Le traité sur les pandémies de l’OMS et notre souveraineté en santé

Le Canada ne doit pas signer de renonciation à sa souveraineté en santé, mais c’est pourtant ce que certains dirigeants au Canada essaient de faire. Et il y a une énorme pression partout dans le monde pour nous inciter à le faire.

Un traité international sur la prévention, la préparation et la riposte face aux pandémies (traité sur les pandémies de l’OMS) devrait être signé en mai 2024. Une rencontre des membres de l’OMC s’est tenue en décembre 2021 et une deuxième rencontre est prévue d’ici le 1er août 2022 pour formuler l’ébauche du traité.

Le traité comprend 190 pays et serait juridiquement contraignant. Le traité définirait et classifierait ce qui est considéré comme une pandémie. Il s’agirait de catégories vastes comprenant une augmentation des cas de cancers, de maladies cardiaques, d’AVC, etc. Et si une pandémie était déclarée, l’OMS prendrait le contrôle mondial de la gestion sanitaire mondiale de la pandémie. 

Ce traité aurait de très graves implications pour notre souveraineté sanitaire. Ce traité équivaudrait essentiellement pour le Canada à la renonciation de sa souveraineté nationale en santé au profit de l’OMS en ce qui concerne l’intervention en situation de pandémies.

Je ne suis pas opposée à ce que nous travaillions avec nos alliés partout dans le monde quand vient le temps de combattre une pandémie, mais il existe de nombreuses raisons pour lesquelles le Canada ne peut absolument pas signer ce traité.

D’abord, simplement envisager de signer un traité international avant même d’avoir tenu une enquête sur les conséquences de nos propres mesures d’intervention en réaction à la COVID-19 est insensé. Nous devons tirer des leçons des deux dernières années et établir de meilleures pratiques pour l’avenir.

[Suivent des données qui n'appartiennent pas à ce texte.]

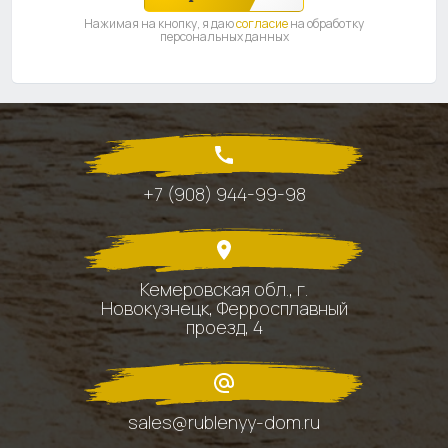
Нажимая на кнопку, я даю
согласие
на обработку
персональных данных
+7 (908) 944-99-98
Кемеровская обл., г.
Новокузнецк, Ферросплавный
проезд, 4
sales@rublenyy-dom.ru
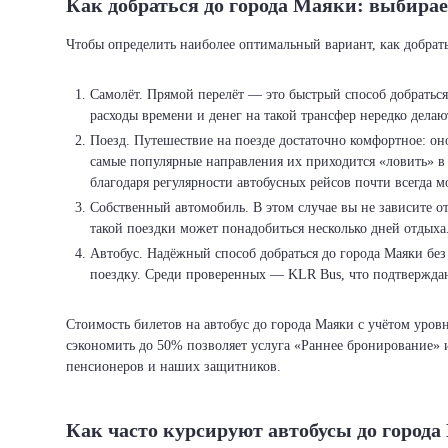
Как добраться до города Маяки: выбира
Чтобы определить наиболее оптимальный вариант, как добрат
Самолёт. Прямой перелёт — это быстрый способ добратьс
расходы времени и денег на такой трансфер нередко делаю
Поезд. Путешествие на поезде достаточно комфортное: оно
самые популярные направления их приходится «ловить» в 8
благодаря регулярности автобусных рейсов почти всегда 
Собственный автомобиль. В этом случае вы не зависите о
такой поездки может понадобиться несколько дней отдыха
Автобус. Надёжный способ добраться до города Маяки без
поездку. Среди проверенных — KLR Bus, что подтвержда
Стоимость билетов на автобус до города Маяки с учётом уро
сэкономить до 50% позволяет услуга «Раннее бронирование» и
пенсионеров и наших защитников.
Как часто курсируют автобусы до город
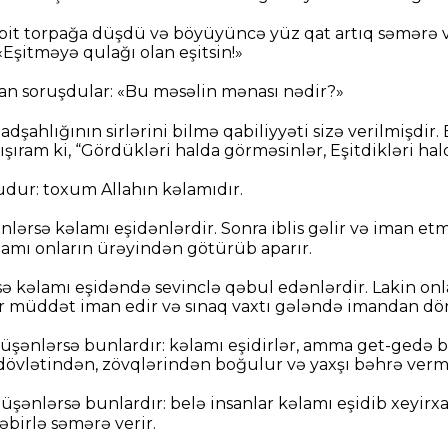
bit torpağa düşdü və böyüyüncə yüz qat artıq səmərə ve
«Eşitməyə qulağı olan eşitsin!»
dan soruşdular: «Bu məsəlin mənası nədir?»
adşahlığının sirlərini bilmə qabiliyyəti sizə verilmişdir.
ışıram ki, “Gördükləri halda görməsinlər, Eşitdikləri hal
dur: toxum Allahın kəlamıdır.
lərsə kəlamı eşidənlərdir. Sonra iblis gəlir və iman etm
lamı onların ürəyindən götürüb aparır.
ə kəlamı eşidəndə sevinclə qəbul edənlərdir. Lakin on
r müddət iman edir və sınaq vaxtı gələndə imandan dön
düşənlərsə bunlardır: kəlamı eşidirlər, amma get-gedə 
-dövlətindən, zövqlərindən boğulur və yaxşı bəhrə vermi
şənlərsə bunlardır: belə insanlar kəlamı eşidib xeyirx
səbirlə səmərə verir.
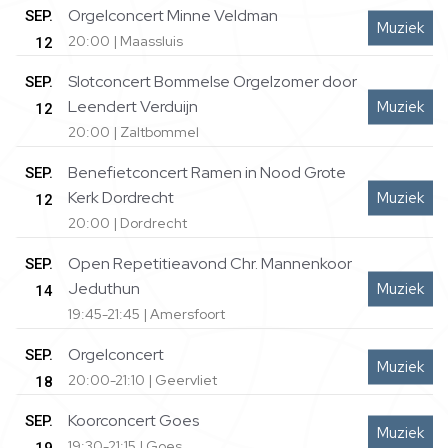
Orgelconcert Minne Veldman
SEP.
Muziek
20:00 | Maassluis
12
Slotconcert Bommelse Orgelzomer door
SEP.
Leendert Verduijn
Muziek
12
20:00 | Zaltbommel
Benefietconcert Ramen in Nood Grote
SEP.
Kerk Dordrecht
Muziek
12
20:00 | Dordrecht
Open Repetitieavond Chr. Mannenkoor
SEP.
Jeduthun
Muziek
14
19:45-21:45 | Amersfoort
Orgelconcert
SEP.
Muziek
20:00-21:10 | Geervliet
18
Koorconcert Goes
SEP.
Muziek
19:30-21:15 | Goes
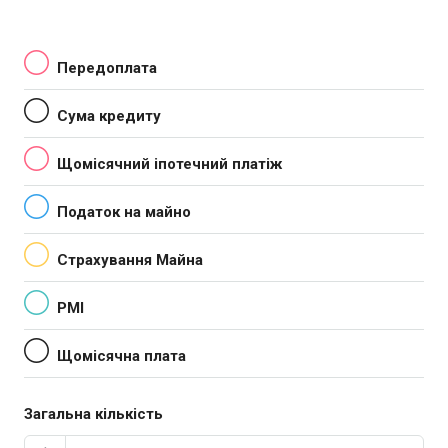
Передоплата
Сума кредиту
Щомісячний іпотечний платіж
Податок на майно
Страхування Майна
PMI
Щомісячна плата
Загальна кількість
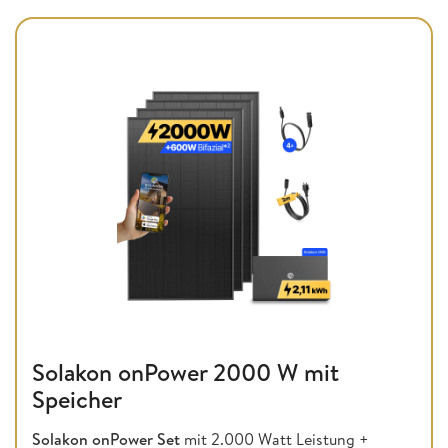
Solakon onPower 2000 W mit
Speicher
Solakon onPower Set
mit 2.000 Watt Leistung +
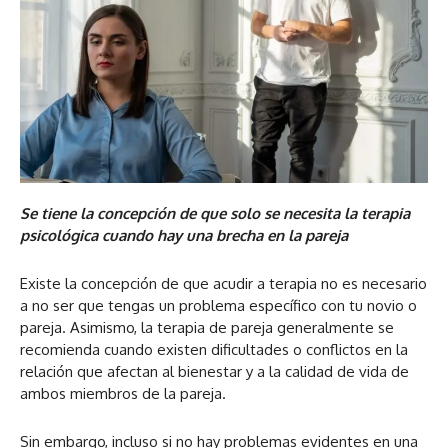
Se tiene la concepción de que solo se necesita la terapia
psicológica cuando hay una brecha en la pareja
Existe la concepción de que acudir a terapia no es necesario
a no ser que tengas un problema específico con tu novio o
pareja. Asimismo, la terapia de pareja generalmente se
recomienda cuando existen dificultades o conflictos en la
relación que afectan al bienestar y a la calidad de vida de
ambos miembros de la pareja.
Sin embargo, incluso si no hay problemas evidentes en una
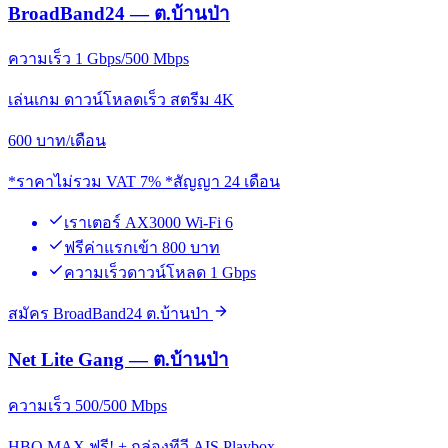
BroadBand24 — ต.บ้านป่า
ความเร็ว 1 Gbps/500 Mbps
เล่นเกม ดาวน์โหลดเร็ว สตรีม 4K
600
บาท/เดือน
*ราคาไม่รวม VAT 7% *สัญญา 24 เดือน
เราเตอร์ AX3000 Wi-Fi 6
ฟรีค่าแรกเข้า 800 บาท
ความเร็วดาวน์โหลด 1 Gbps
สมัคร BroadBand24 ต.บ้านป่า
Net Lite Gang — ต.บ้านป่า
ความเร็ว 500/500 Mbps
HBO MAX ฟรี! + กล่องทีวี AIS Playbox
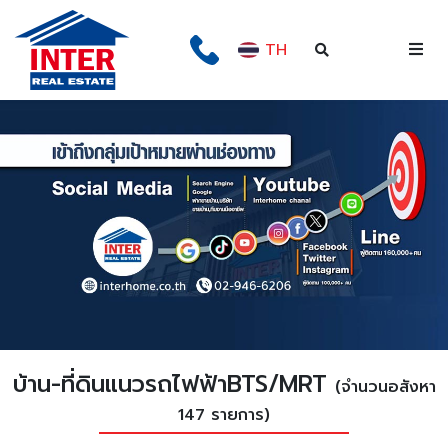
TH
บ้าน-ที่ดินแนวรถไฟฟ้าBTS/MRT
(จำนวนอสังหา
147 รายการ)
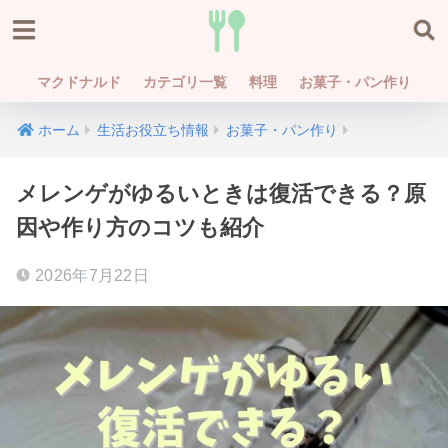
マクドナルド
カテゴリ一覧
料理
お菓子・パン作り
ホーム
生活お役立ち情報
お菓子・パン作り
メレンゲがゆるいときは復活できる？原
因や作り方のコツも紹介
2026年7月22日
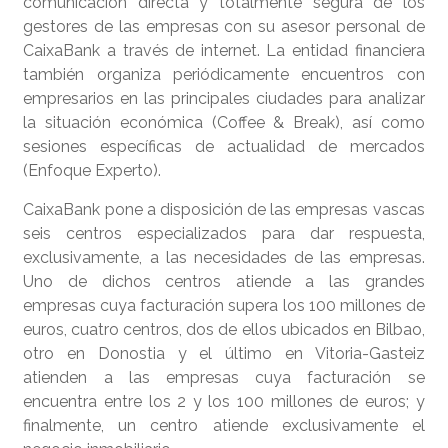
comunicación directa y totalmente segura de los
gestores de las empresas con su asesor personal de
CaixaBank a través de internet. La entidad financiera
también organiza periódicamente encuentros con
empresarios en las principales ciudades para analizar
la situación económica (Coffee & Break), así como
sesiones específicas de actualidad de mercados
(Enfoque Experto).
CaixaBank pone a disposición de las empresas vascas
seis centros especializados para dar respuesta,
exclusivamente, a las necesidades de las empresas.
Uno de dichos centros atiende a las grandes
empresas cuya facturación supera los 100 millones de
euros, cuatro centros, dos de ellos ubicados en Bilbao,
otro en Donostia y el último en Vitoria-Gasteiz
atienden a las empresas cuya facturación se
encuentra entre los 2 y los 100 millones de euros; y
finalmente, un centro atiende exclusivamente el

Ce qui est encore plus inquiétant est que si ce traité est ratifié, l’OMS aura le contrôle total de ce qui sera déclaré une pandémie. Elle pourrait dicter la façon dont nos docteurs peuvent intervenir; les médicaments qui peuvent ou ne peuvent pas être utilisés, ou les vaccins qui sont approuvés. Nous nous retrouverions avec une approche uniformisée à la grandeur du monde. Le Canada est un pays vaste et varié comprenant des différences régionales. Une intervention uniformisée en réaction à une crise sanitaire ne fonctionne même pas pour l’ensemble du Canada, alors encore moins pour la terre entière.

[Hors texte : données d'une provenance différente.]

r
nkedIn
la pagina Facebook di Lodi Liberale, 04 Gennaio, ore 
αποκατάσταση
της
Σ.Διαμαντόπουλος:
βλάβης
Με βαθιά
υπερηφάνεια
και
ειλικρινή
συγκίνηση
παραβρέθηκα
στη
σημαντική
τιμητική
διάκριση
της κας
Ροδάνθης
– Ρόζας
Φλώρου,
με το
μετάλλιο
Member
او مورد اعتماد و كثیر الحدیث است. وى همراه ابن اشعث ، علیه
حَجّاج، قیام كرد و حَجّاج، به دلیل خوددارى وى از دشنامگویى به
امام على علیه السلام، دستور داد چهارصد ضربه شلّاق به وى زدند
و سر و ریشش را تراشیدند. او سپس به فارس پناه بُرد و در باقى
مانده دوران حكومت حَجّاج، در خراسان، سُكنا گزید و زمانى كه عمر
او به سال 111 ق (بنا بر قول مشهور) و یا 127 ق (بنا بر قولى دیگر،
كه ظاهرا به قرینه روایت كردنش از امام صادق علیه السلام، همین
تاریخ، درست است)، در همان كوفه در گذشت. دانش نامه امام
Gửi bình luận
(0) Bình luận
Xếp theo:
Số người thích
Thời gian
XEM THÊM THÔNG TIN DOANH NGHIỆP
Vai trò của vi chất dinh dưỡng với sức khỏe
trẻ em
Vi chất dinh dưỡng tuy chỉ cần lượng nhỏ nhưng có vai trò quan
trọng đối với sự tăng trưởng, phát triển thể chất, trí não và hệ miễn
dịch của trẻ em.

Nous devrions également avoir de sérieuses réserves concernant la modification du rôle de l’OMS. Son objectif initial était de permettre à des nations souveraines de mettre leurs ressources en commun pour aider à combattre la malaria, l’Ebola et d’autres problèmes de santé touchant un grand nombre de personnes dans les pays en développement.

Maintenant, par contre, non seulement son orientation s’est modifiée pour inclure les interventions en cas de pandémie à l’intérieur de nations souveraines comme la nôtre, mais une partie importante de son financement provient de donateurs privés comme la Fondation Gates. Il n’est pas controversé de dire que les donateurs privés ont des intérêts privés.

Les Canadiens doivent être vigilants pour protéger leurs systèmes de santé contre de possibles intérêts privés et pour maintenir leur souveraineté de réaction et d’intervention en situation de pandémie.

Il est vital que le Canada ne prenne aucune part à ce traité et développe sa propre stratégie de pandémie; et qu’il investisse dans ses propres systèmes de santé afin de créer une infrastructure solide de réaction et d’intervention en cas de pandémie.

Pour que le Canada puisse prendre l’initiative de s’opposer à l’OMS et à ceux qui voudraient voir une intervention sanitaire mondiale uniformisée, il faudra de l’audace et de l’expérience.

En tant qu’avocate ayant de l’expérience internationale, je suis bien équipée pour m’attaquer à cet empiétement sur notre souveraineté et protéger ce qui nous distingue, comme l’indépendance de nos systèmes de santé.